Even with the new transport layer, congestion control needs to be aware 
of weirdness caused by not splitting messages across multiple packets. 
For example the fix in RFC 2861 wouldn't work because sometimes we don't 
use the whole window even though there's data waiting, because there 
isn't room in the window for a whole message.

> Transport plugins are of no use if it takes six months to implement and debug 
> one.

Yes, exactly...

> Obviously we will need several different interfaces for different classes of 
> transport.

Agreed - maybe three classes: "IP-like", "TCP-like" and "TLS-like". The 
first just provides an unreliable flow of (possibly very small) packets. 
The second provides a reliable, ordered, congestion-controlled stream. 
The third provides an encrypted, authenticated, reliable etc stream.

Then we have a default TLS-like layer that can use any TCP-like plugin, 
and a default TCP-like layer that can use any IP-like plugin.

> AFAICS all you need 
> to do is pass in some information about the desired packet sizes, which the 
> node will then try to meet on outgoing packets (just as in my proposal you 
> are replying to), and it will pass packets to the plugin.

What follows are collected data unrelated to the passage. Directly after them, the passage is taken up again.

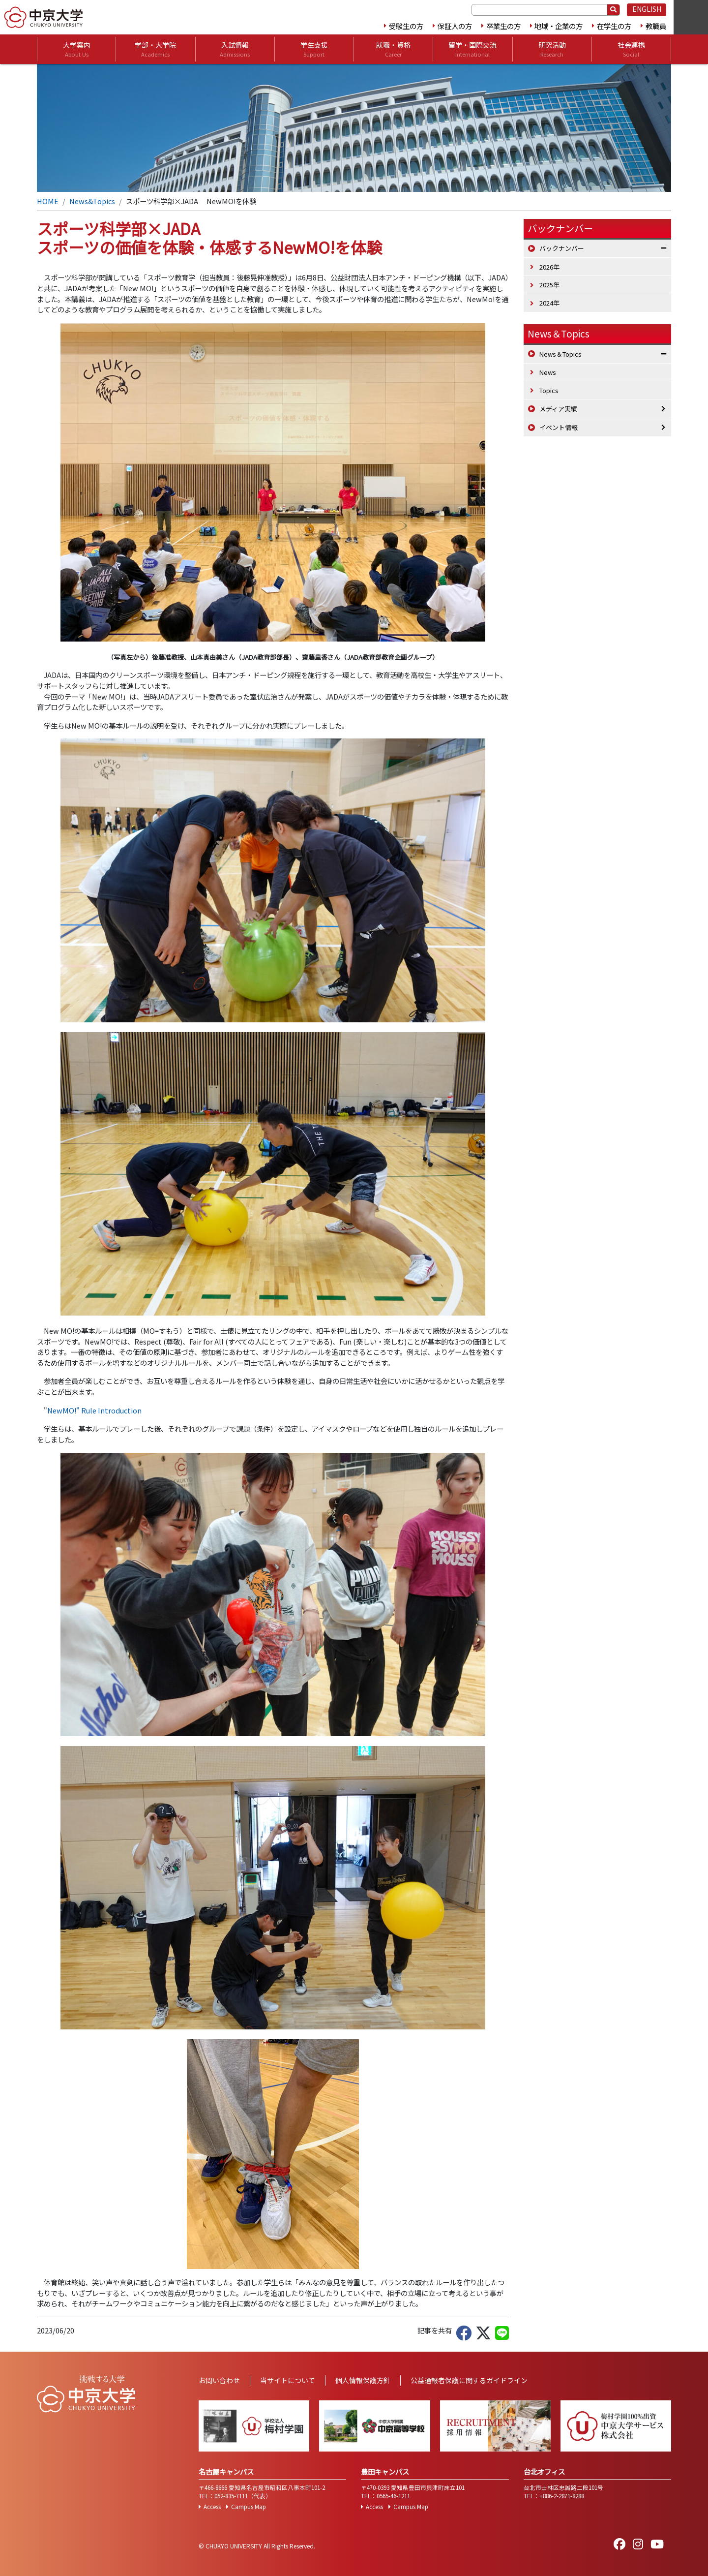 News (547, 372)
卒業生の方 (503, 26)
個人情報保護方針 (362, 2380)
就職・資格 (393, 49)
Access (212, 2507)
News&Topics (92, 201)
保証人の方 (455, 26)
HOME (48, 201)
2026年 (549, 267)
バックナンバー (561, 248)
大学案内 (76, 49)
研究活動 (552, 49)
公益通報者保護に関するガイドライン (469, 2380)
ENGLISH (646, 9)
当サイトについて (287, 2380)
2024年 (549, 302)
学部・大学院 (155, 49)
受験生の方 (406, 26)
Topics (549, 390)
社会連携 (631, 49)
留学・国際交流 (472, 49)
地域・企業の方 (558, 26)
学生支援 (314, 49)
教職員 (656, 26)
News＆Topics (559, 333)
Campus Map (248, 2507)
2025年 (549, 284)
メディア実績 (558, 408)
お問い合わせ (219, 2380)
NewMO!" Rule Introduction (94, 1410)
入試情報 (235, 49)
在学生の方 (614, 26)
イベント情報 (558, 427) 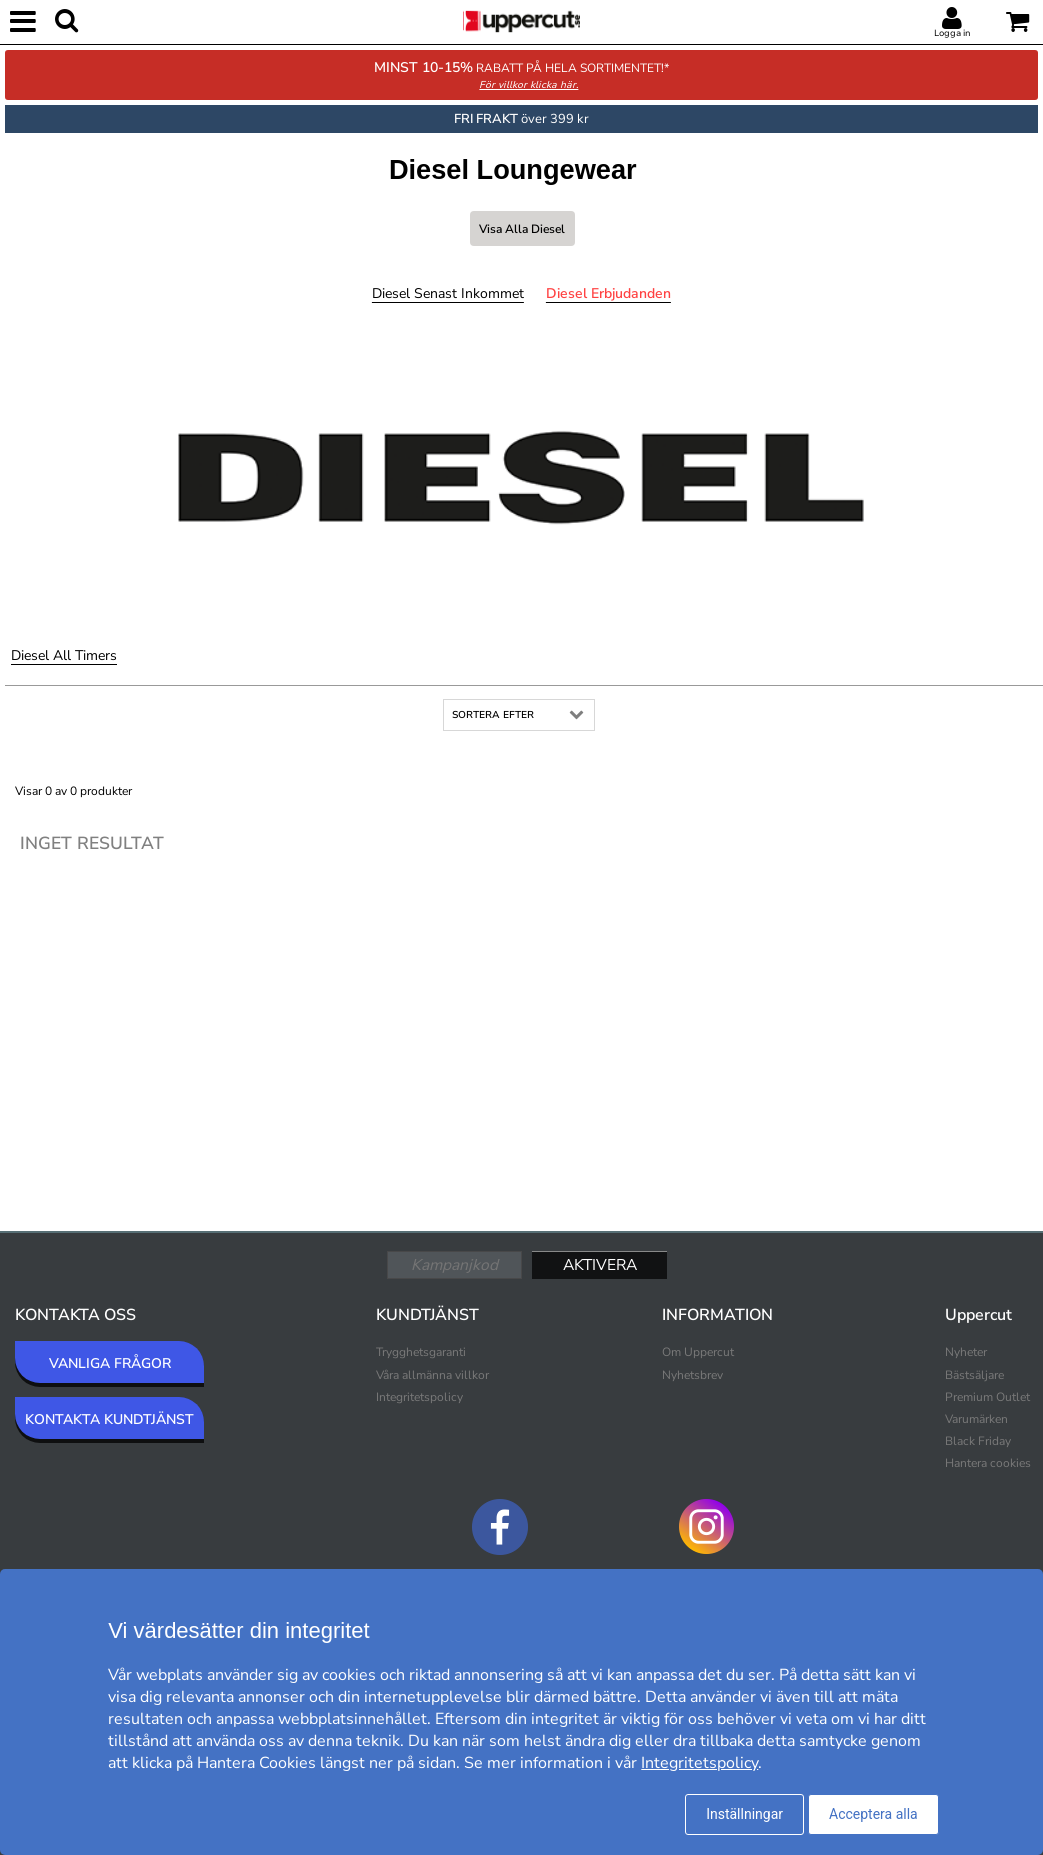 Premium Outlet (987, 1397)
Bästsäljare (974, 1375)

TCP exists for a reason: so applications don't have to worry about stuff 
like packet sizes. Let's say we have an RTP plugin that can only deliver 
160 bytes per packet. Should we redesign FNP around the needs of the 
transport plugin? No, we should have a layer in between.

>> Big packets will be fragmented rather than dropped, and occasionally all 
>> the fragments will get through. That's the problem, in a way, because if 
>> big packets were always dropped we could work out the MTU for ourselves.
> 
> No, that's not the problem. That sucks, but it doesn't suck as bad as the 
> REAL 
> problem, which is that for a lot of connections, fragmented packets are 
> dropped, either more often, or more usually always, because of hardware 
> firewalls along the route.

Exactly - if they were always dropped we could work out the MTU by 
gradually increasing the packet size, but because they sometimes get 
through we just see horrible performance. Maybe we could guess the MTU 
by recording the sizes of dropped packets and looking for a threshold, 
but once again we'd be reinventing the wheel - TCP already discovers the 
path MTU.

Anyway I can see I'm not going to convince you to switch to TCP or even 
a TCP-like transport, I just wanted to throw the idea out there one last 
time before you rewrite the transport layer.